Sunday, May 2, 2010

Facing East: a Pilgrim's Journey into the Mysteries of Orthodoxy, Frederica Matthewes-Green

Every time I find myself daydreaming of going back to school to study something expensive, time consuming, dilettantish, that is completely unrelated to my career leading to no secure alternate career I always try to slap myself in the face with some advice I read once:

"I just think it would be fun to spend a few years in grad school."
"Remember...If you have a burning passion for Victorian poetry, you can probably satisfy this passion by yourself. Force yourself to read a few dozen academic books before deciding to dedicate your life to a subject. That is what one does in graduate school anyway. Most learning is unsupervised, independent, and onerous. Why pay or work according to an institutional timetable unless one needs an academic credential?"
-Thomas H. Benton, "So You Want to Go to Grad School?", Chronicle of Higher Education

So in the spirit of attempting to not become a grad student doing something like this (cause I'm sure they're looking to fill their quota of Mormon girls) I have a stack of books to make myself read starting with this one. I'm also going to read Lewis's Reflections of the Psalms, Joan Chittister's The Liturgical Year, and the Oxford History of Christian Worship.... we'll see how that goes in reality.
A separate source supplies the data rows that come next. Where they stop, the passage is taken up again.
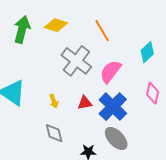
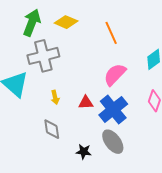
gray cross: (76, 61) -> (43, 56), moved, turned 32

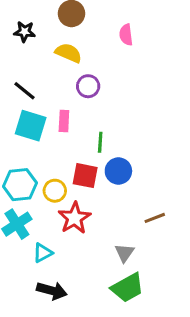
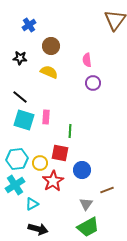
purple circle: (88, 86) -> (93, 83), moved
blue circle: (118, 171) -> (82, 170), moved
brown line: (155, 218) -> (107, 190), moved

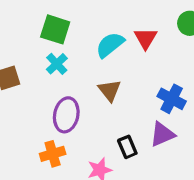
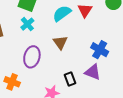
purple triangle: (162, 134) -> (93, 72), turned 42
orange cross: (53, 154) -> (12, 82), moved, turned 35

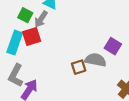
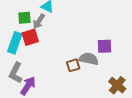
green square: (25, 15) -> (24, 18), turned -32
purple square: (113, 46) -> (105, 46), turned -35

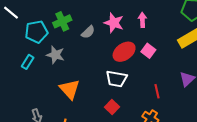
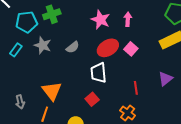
gray semicircle: (88, 32) -> (73, 47), moved
white trapezoid: (116, 79) -> (99, 73), turned 70
orange triangle: (70, 89) -> (52, 91), moved

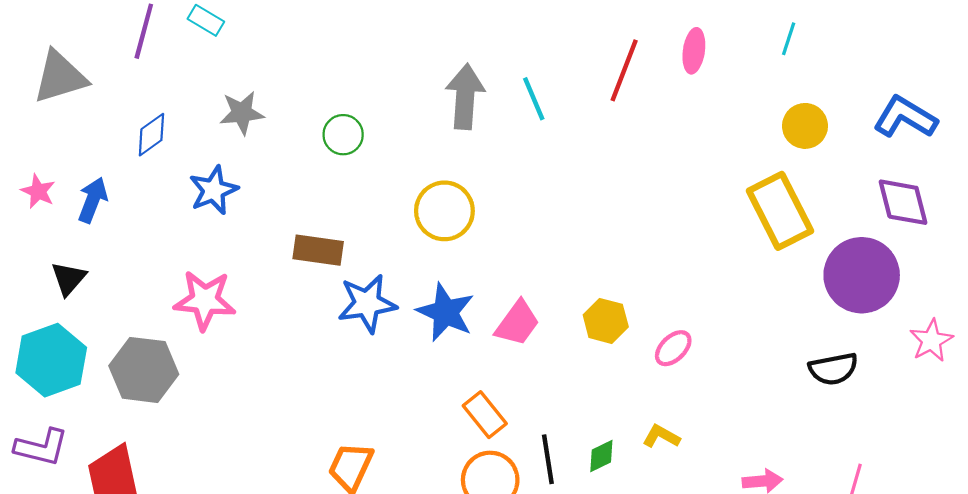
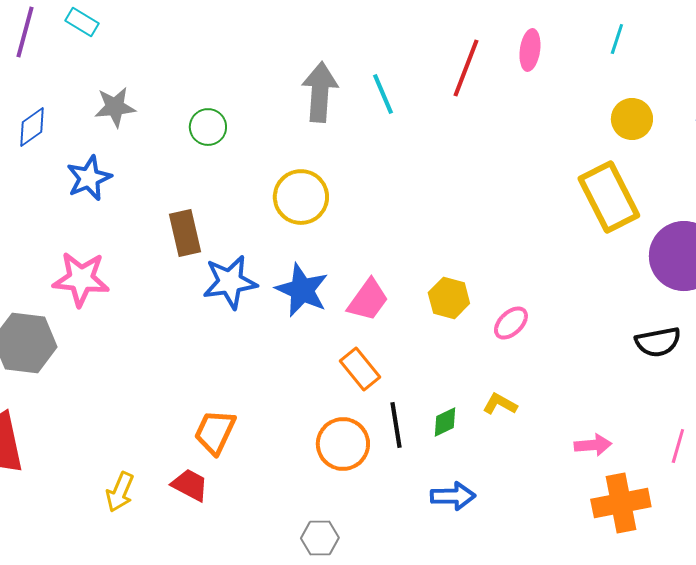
brown rectangle: (318, 250) -> (185, 233), turned 69
orange rectangle: (485, 415) -> (360, 369), moved

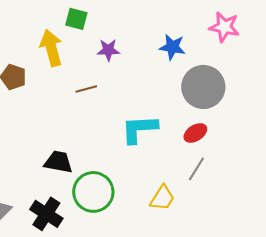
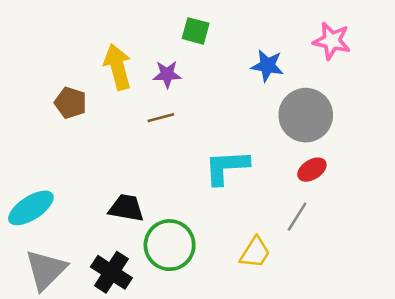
green square: (76, 19) -> (196, 31), moved
purple star: (108, 50) -> (167, 74), moved
red ellipse: (195, 133) -> (312, 170), moved

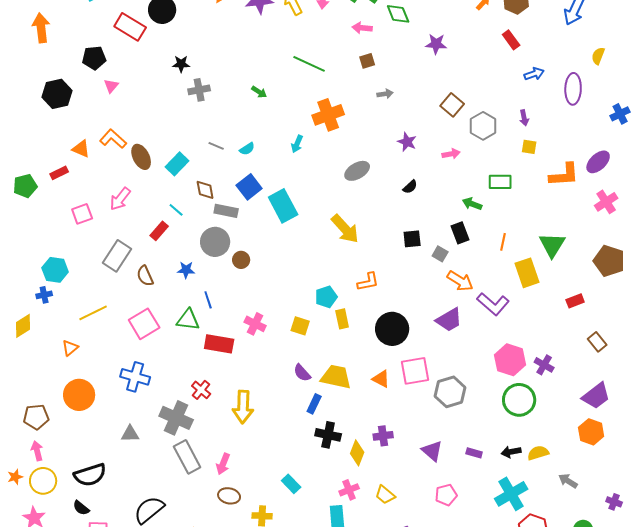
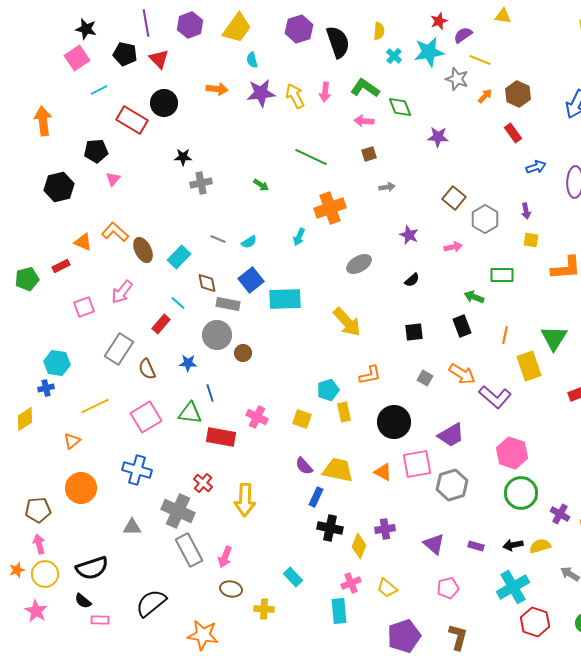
cyan rectangle: (283, 206) -> (285, 299), turned -64
gray square: (440, 254) -> (425, 378), moved
purple trapezoid: (449, 320) -> (451, 435), moved
purple cross: (544, 365) -> (560, 514), moved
I really enjoyed Facing East. I want to get my own copy. It is definitely something I would like to reread and refer to. I was familiar with Frederica Matthewes-Green's writing in various articles I had come across and I enjoy her style. It was also fun to read this account of a new congregation being created while having the luxury of googling them to find out how things have turned out for them in the past 15 years or so since she was writing this.

Chapbook:

"The first generation is lit with a flame, but its task is to box that flame. The second generation is the curator of the museum-exhibit of its parents' passion. The third generation wonders where the fire went and longs for revival. So it goes, inevitably I suppose, and I don't see any way to prevent it. We have to box the flame; we have to build a church." p.42

"We are bowing before an image. In Protestant eyes, this is dangerous stuff."
look up Shusaku Endo's The Silence p.47

"Help, help, someone is trying to bring beans into the house..." p.54

"In Orthodoxy I'm always singing, 'I've got my Vespers in the morning and my Matins at night." p.58

"READER: What caused thee, O Judas, to betray the Savior? Did he set thee aside from the disciples?
PEOPLE: Did he deny thee the gift of healing?
READER: Did he take supper with the others and send thee away from the table?
PEOPLE: Did he wash the feet of the rest and pass thee by?
READER: Of how much goodness hast thou become forgetful?" p.63
I love that last line. It reminds me of "here's my heart, o take and seal it"

"In this drama we are moving from darkness to light very gradually; in a few moments we will be mourning again. It is a distinct departure from my experience as a Protestant...." I like the entire paragraph that follow this. p.71

I want to look up so many of the hymns mentioned, including this one:
"Let all mortal flesh keep silence, and with fear and trembling stand,
Ponder nothing earthly-minded, for with blessing in his hand
Christ our God to earth descendeth
Our full homage to demand" p.75

"It's an odd gap between that small vignette of fear and retreat and all that came next: the Apostles' relentless courage unto death, unascribable to mere fond memories of a really nice dead guy; the preaching of the Gospel across the Mediterranean bowl, the persecutions and martyrdom, the establishment and rise of the Church, and finally the disintegration of Christendom in these times, perhaps a prelude to full-circle persecution and martyrdom. But at one mesmerizing  moment, the news of Christ's resurrection was held by a handful of women who were too scared to tell anyone. But tell they did, and the story went on unreeling, and now we are standing outside in the windy dawn, on a shabby street in a little town, half a world away and two thousand years later." p.84

Another hymn to look up:
"Before dawn the myrrh bearing women..." p.86

Look up: Howard Finster p.95, Hikari Oe p.137, bread for Artoklasia p.163, St. Euphrosynus, Romanian Christmas carol mentioning apple trees at the gates of heaven p.174

"I didn't know how much I didn't know; I didn't realize that most of what I needed to learn wouldn't be found already lodged inside my smug little heart." p.115

"To think that there were people who actually died for this faith I hold so comfortably, and I barely know their names." p. 169

And after all that typing I am only half way through all my little flagged sections. Needless to say this book gave me a lot to think about as well as several different "rabbit trails" to head down. I'll add more when I am in another typing sort of mood.